Vemos que, en el caso de las centrales hidroeléctricas, se grava en función de la capacidad del embalse y la altura de la presa, pero como los grandes embalses ya están construidos, no existe ningún incentivo a modificar el comportamiento ambiental de los agentes. Además, solo se gravan los embalses destinados a producir electricidad, pero no los demás, a pesar de que su impacto medioambiental es similar, por lo que parece que más bien estamos ante un tributo que únicamente pretende captar las rentas del recurso natural, si bien ni su diseño es el adecuado para esta finalidad ni la ley del impuesto dice que su objetivo sea este.

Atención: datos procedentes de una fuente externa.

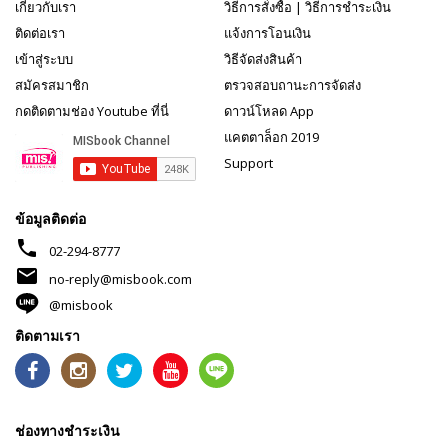
เกี่ยวกับเรา
วิธีการสั่งซื้อ
|
วิธีการชำระเงิน
ติดต่อเรา
แจ้งการโอนเงิน
เข้าสู่ระบบ
วิธีจัดส่งสินค้า
สมัครสมาชิก
ตรวจสอบถานะการจัดส่ง
กดติดตามช่อง Youtube ที่นี่
ดาวน์โหลด App
แคตตาล็อก 2019
Support
ข้อมูลติดต่อ
phone
02-294-8777
mail
no-reply@misbook.com
@misbook
ติดตามเรา
ช่องทางชำระเงิน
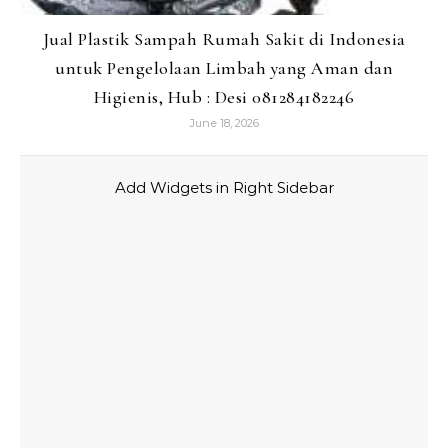
Jual Plastik Sampah Rumah Sakit di Indonesia
untuk Pengelolaan Limbah yang Aman dan
Higienis, Hub : Desi 081284182246
June 18, 2026
Add Widgets in Right Sidebar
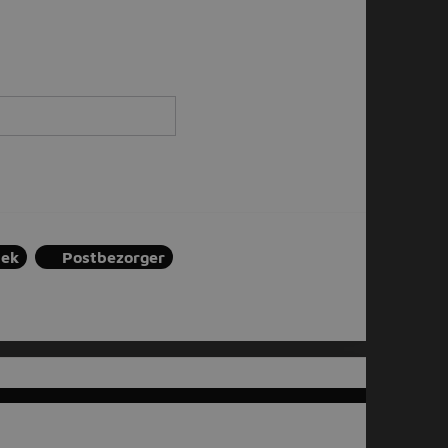
iek
Postbezorger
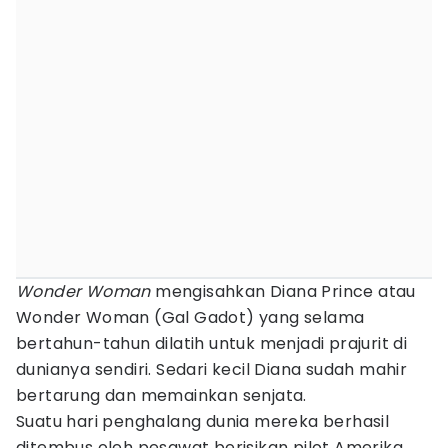
Wonder Woman
mengisahkan Diana Prince atau
Wonder Woman (Gal Gadot) yang selama
bertahun-tahun dilatih untuk menjadi prajurit di
dunianya sendiri. Sedari kecil Diana sudah mahir
bertarung dan memainkan senjata.
Suatu hari penghalang dunia mereka berhasil
ditembus oleh pesawat berisikan pilot Amerika,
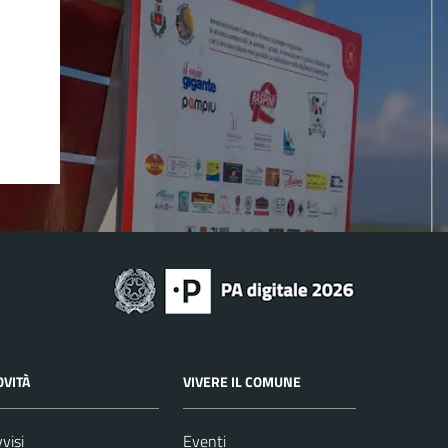
OVITÀ
VIVERE IL COMUNE
visi
Eventi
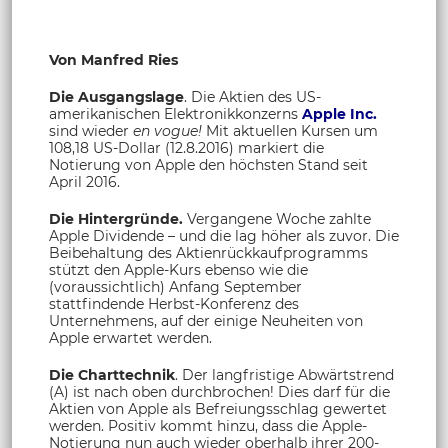
Von Manfred Ries
Die Ausgangslage
. Die Aktien des US-
amerikanischen Elektronikkonzerns
Apple Inc.
sind wieder
en vogue!
Mit aktuellen Kursen um
108,18 US-Dollar (12.8.2016) markiert die
Notierung von Apple den höchsten Stand seit
April 2016.
Die Hintergründe.
Vergangene Woche zahlte
Apple Dividende – und die lag höher als zuvor. Die
Beibehaltung des Aktienrückkaufprogramms
stützt den Apple-Kurs ebenso wie die
(voraussichtlich) Anfang September
stattfindende Herbst-Konferenz des
Unternehmens, auf der einige Neuheiten von
Apple erwartet werden.
Die Charttechnik
. Der langfristige Abwärtstrend
(A) ist nach oben durchbrochen! Dies darf für die
Aktien von Apple als Befreiungsschlag gewertet
werden. Positiv kommt hinzu, dass die Apple-
Notierung nun auch wieder oberhalb ihrer 200-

En el caso de los parques eólicos, el impuesto, a pesar de que tiene un mecanismo corrector, induce a los agentes a instalar un menor número de aerogeneradores de gran tamaño en cada parque, por lo que no está claro que se reduzca el impacto ambiental, ya que los aerogeneradores serán visibles desde una mayor distancia y requerirán unos cimientos más profundos. Además, no se tiene en cuenta el emplazamiento del parque eólico, fundamental a la hora de determinar el daño ambiental. Finalmente, en el caso de las redes de alta tensión, el impuesto tampoco tendrá ningún efecto ambiental sobre las redes existentes ni sobre las futuras, que se construirán en función de su necesidad (hay que recordar que el transporte de electricidad es un monopolio natural regulado por el estado), aunque a un coste mayor.
Por tanto vemos que, al igual que sucede en otras Comunidades Autónomas, el carácter medioambiental de este impuesto es bastante discutible.
En varios trabajos recientes, y en la jornada que organizó el año pasado Economics for Energy, nos ocupamos de describir y valorar los principales impuestos ambientales subcentrales que existen en España. Y la conclusión general es que, aunque los impuestos ambientales son un instrumento prometedor y efectivo, el enfoque y el diseño de muchas de las figuras aplicadas por las CC.AA en el ámbito energético-ambiental son inadecuados. Hay por tanto un claro margen de mejora, que esperamos desarrollar en un próximo policy brief de Economics for Energy.